━━ Source material

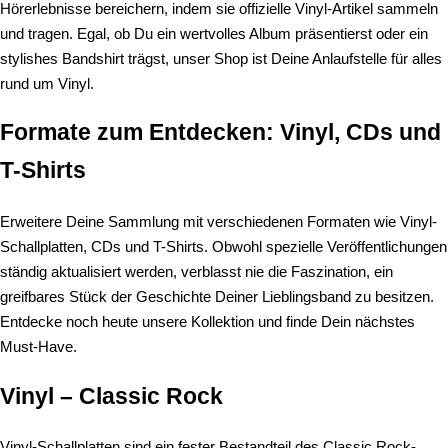
Hörerlebnisse bereichern, indem sie offizielle Vinyl-Artikel sammeln
und tragen. Egal, ob Du ein wertvolles Album präsentierst oder ein
stylishes Bandshirt trägst, unser Shop ist Deine Anlaufstelle für alles
rund um Vinyl.
Formate zum Entdecken: Vinyl, CDs und
T-Shirts
Erweitere Deine Sammlung mit verschiedenen Formaten wie Vinyl-
Schallplatten, CDs und T-Shirts. Obwohl spezielle Veröffentlichungen
ständig aktualisiert werden, verblasst nie die Faszination, ein
greifbares Stück der Geschichte Deiner Lieblingsband zu besitzen.
Entdecke noch heute unsere Kollektion und finde Dein nächstes
Must-Have.
Vinyl – Classic Rock
Vinyl-Schallplatten sind ein fester Bestandteil des Classic Rock-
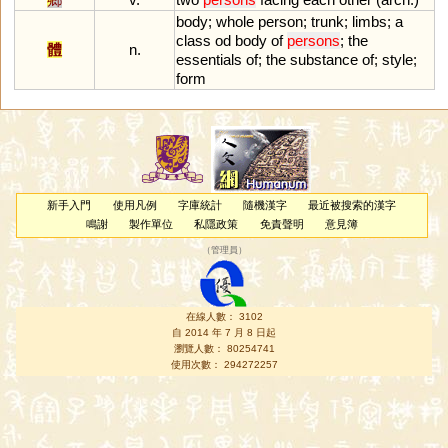
body
;
whole
person
;
trunk
;
limbs
;
a
class
od
body
of
persons
;
the
體
n.
essentials
of
;
the
substance
of
;
style
;
form
新手入門
使用凡例
字庫統計
隨機漢字
最近被搜索的漢字
鳴謝
製作單位
私隱政策
免責聲明
意見簿
（
管理員
）
在線人數： 3102
自 2014 年 7 月 8 日起
瀏覽人數： 80254741
使用次數： 294272257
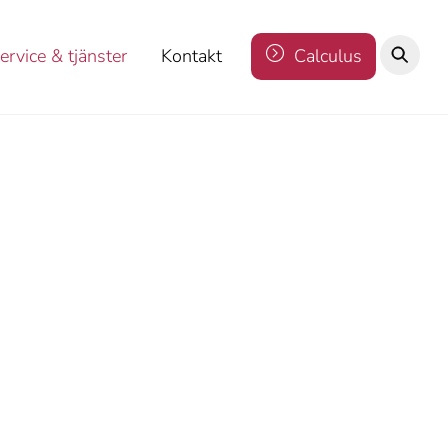
ervice & tjänster
Kontakt
Calculus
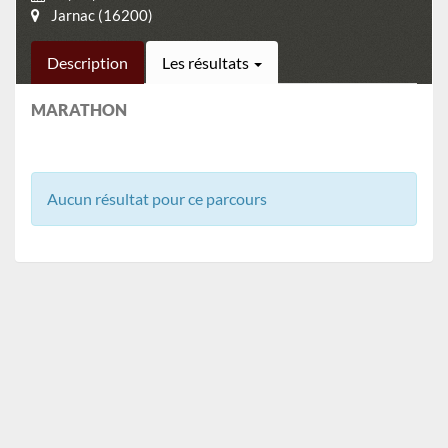
Jarnac (16200)
Description
Les résultats
MARATHON
Aucun résultat pour ce parcours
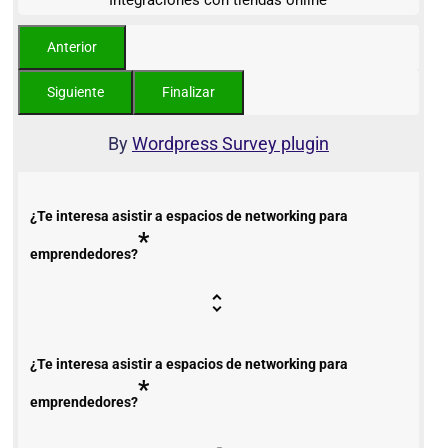
Integraciones con tiendas online
By
Wordpress Survey plugin
¿Te interesa asistir a espacios de networking para
*
emprendedores?
¿Te interesa asistir a espacios de networking para
*
emprendedores?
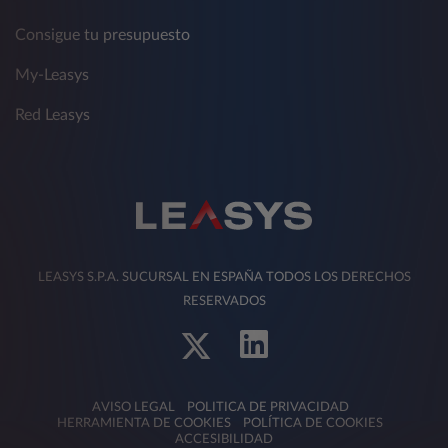
Consigue tu presupuesto
My-Leasys
Red Leasys
LEASYS S.P.A. SUCURSAL EN ESPAÑA TODOS LOS DERECHOS
RESERVADOS
AVISO LEGAL
POLITICA DE PRIVACIDAD
HERRAMIENTA DE COOKIES
POLÍTICA DE COOKIES
ACCESIBILIDAD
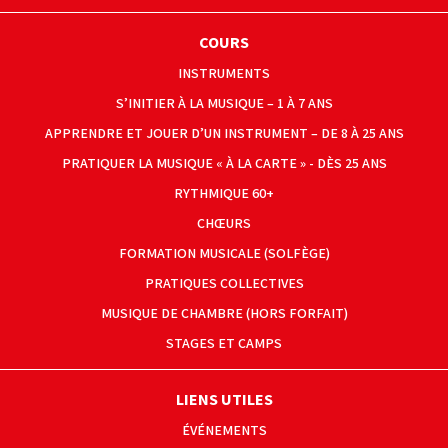
COURS
INSTRUMENTS
S’INITIER À LA MUSIQUE – 1 À 7 ANS
APPRENDRE ET JOUER D’UN INSTRUMENT – DE 8 À 25 ANS
PRATIQUER LA MUSIQUE « À LA CARTE » - DÈS 25 ANS
RYTHMIQUE 60+
CHŒURS
FORMATION MUSICALE (SOLFÈGE)
PRATIQUES COLLECTIVES
MUSIQUE DE CHAMBRE (HORS FORFAIT)
STAGES ET CAMPS
LIENS UTILES
ÉVÉNEMENTS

━━━━

### What needs to be done
Transcribe each record exactly as it appears, but omit every picture.

### Reply
Hörerlebnisse bereichern, indem sie offizielle Vinyl-Artikel sammeln
und tragen. Egal, ob Du ein wertvolles Album präsentierst oder ein
stylishes Bandshirt trägst, unser Shop ist Deine Anlaufstelle für alles
rund um Vinyl.
Formate zum Entdecken: Vinyl, CDs und
T-Shirts
Erweitere Deine Sammlung mit verschiedenen Formaten wie Vinyl-
Schallplatten, CDs und T-Shirts. Obwohl spezielle Veröffentlichungen
ständig aktualisiert werden, verblasst nie die Faszination, ein
greifbares Stück der Geschichte Deiner Lieblingsband zu besitzen.
Entdecke noch heute unsere Kollektion und finde Dein nächstes
Must-Have.
Vinyl – Classic Rock
Vinyl-Schallplatten sind ein fester Bestandteil des Classic Rock-
body
;
whole
person
;
trunk
;
limbs
;
a
class
od
body
of
persons
;
the
體
n.
essentials
of
;
the
substance
of
;
style
;
form
新手入門
使用凡例
字庫統計
隨機漢字
最近被搜索的漢字
鳴謝
製作單位
私隱政策
免責聲明
意見簿
（
管理員
）
在線人數： 3102
自 2014 年 7 月 8 日起
瀏覽人數： 80254741
使用次數： 294272257
ervice & tjänster
Kontakt
Calculus
Jarnac (16200)
Description
Les résultats
MARATHON
Aucun résultat pour ce parcours
Integraciones con tiendas online
By
Wordpress Survey plugin
¿Te interesa asistir a espacios de networking para
*
emprendedores?
¿Te interesa asistir a espacios de networking para
*
emprendedores?
Consigue tu presupuesto
My-Leasys
Red Leasys
LEASYS S.P.A. SUCURSAL EN ESPAÑA TODOS LOS DERECHOS
RESERVADOS
AVISO LEGAL
POLITICA DE PRIVACIDAD
HERRAMIENTA DE COOKIES
POLÍTICA DE COOKIES
ACCESIBILIDAD
COURS
INSTRUMENTS
S’INITIER À LA MUSIQUE – 1 À 7 ANS
APPRENDRE ET JOUER D’UN INSTRUMENT – DE 8 À 25 ANS
PRATIQUER LA MUSIQUE « À LA CARTE » - DÈS 25 ANS
RYTHMIQUE 60+
CHŒURS
FORMATION MUSICALE (SOLFÈGE)
PRATIQUES COLLECTIVES
MUSIQUE DE CHAMBRE (HORS FORFAIT)
STAGES ET CAMPS
LIENS UTILES
ÉVÉNEMENTS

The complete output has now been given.